Content starts

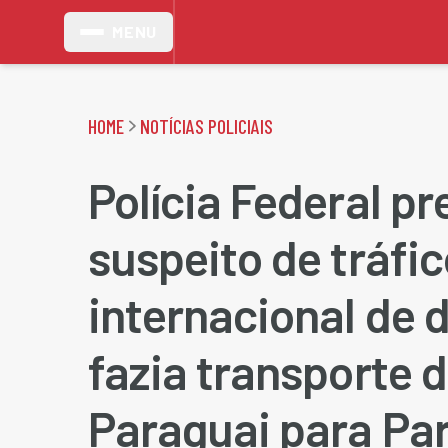
MENU
HOME
NOTÍCIAS POLICIAIS
Polícia Federal p
suspeito de tráfic
internacional de 
fazia transporte 
Paraguai para Par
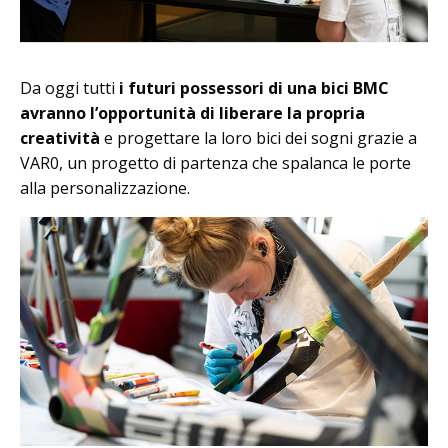
Da oggi tutti
i futuri possessori di una bici BMC
avranno l’opportunità di liberare la propria
creatività
e progettare la loro bici dei sogni grazie a
VAR0, un progetto di partenza che spalanca le porte
alla personalizzazione.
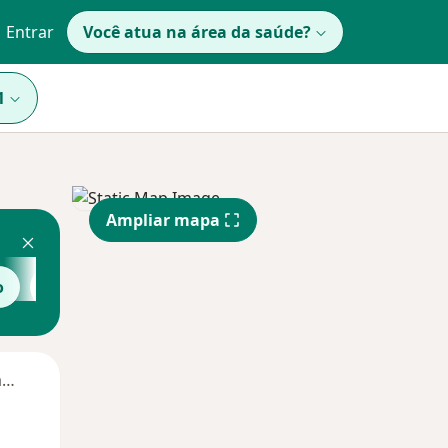
Entrar
Você atua na área da saúde?
1
Ampliar mapa
o
Veja mais
Segunda-feira
Ter,
Qua
Qui,
11 Ago
12 Ago
13 Ago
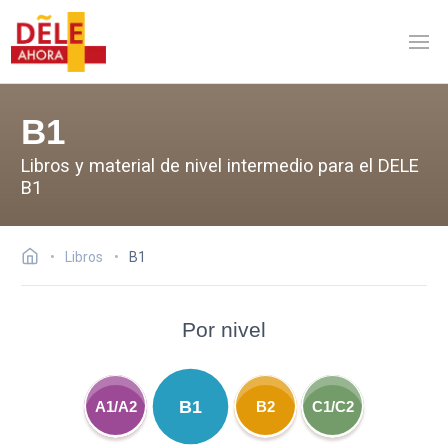
B1
Libros y material de nivel intermedio para el DELE
B1
Libros
B1
Por nivel
B1
A1/A2
B2
C1/C2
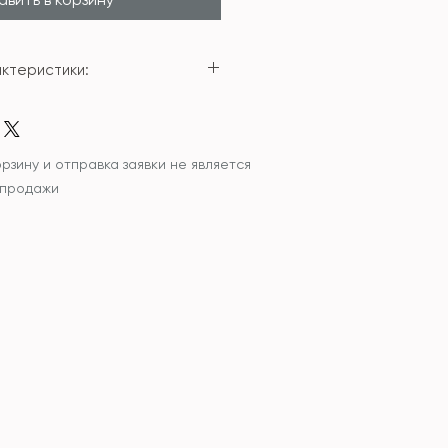
ктеристики:
кло
м
т
рзину и отправка заявки не является
 продажи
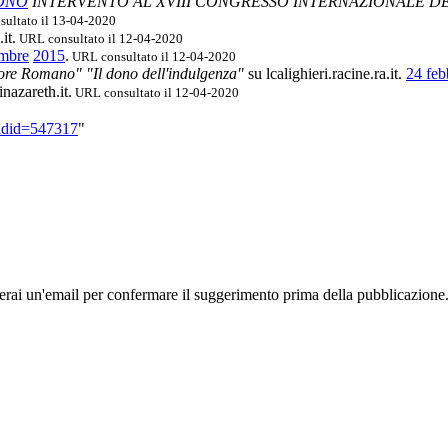
DONO
INTERVENTO AL XVIII CONGRESSO INTERNAZIONALE DE
ultato il 13-04-2020
it.
URL consultato il 12-04-2020
embre
2015
.
URL consultato il 12-04-2020
ore Romano" "Il dono dell'indulgenza"
su lcalighieri.racine.ra.it.
24 feb
nazareth.it.
URL consultato il 12-04-2020
oldid=547317
"
rai un'email per confermare il suggerimento prima della pubblicazione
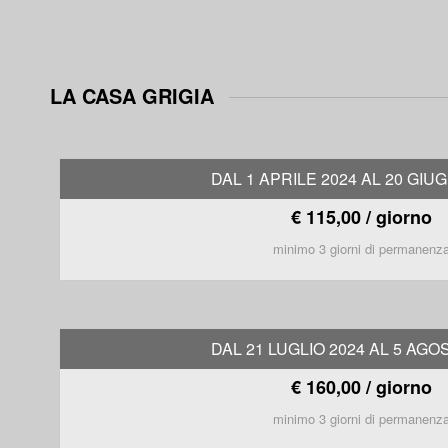
LA CASA GRIGIA
DAL 1 APRILE 2024 AL 20 GIU
€ 115,00 / giorno
minimo 3 giorni di permanenz
DAL 21 LUGLIO 2024 AL 5 AGO
€ 160,00 / giorno
minimo 3 giorni di permanenz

Content ends

▶ [WORK ORDER]
The word "bici" appears in some of the lines above. Copy those lines.

▶ [WRITTEN SOLUTION]
i futuri possessori di una bici BMC
e progettare la loro bici dei sogni grazie a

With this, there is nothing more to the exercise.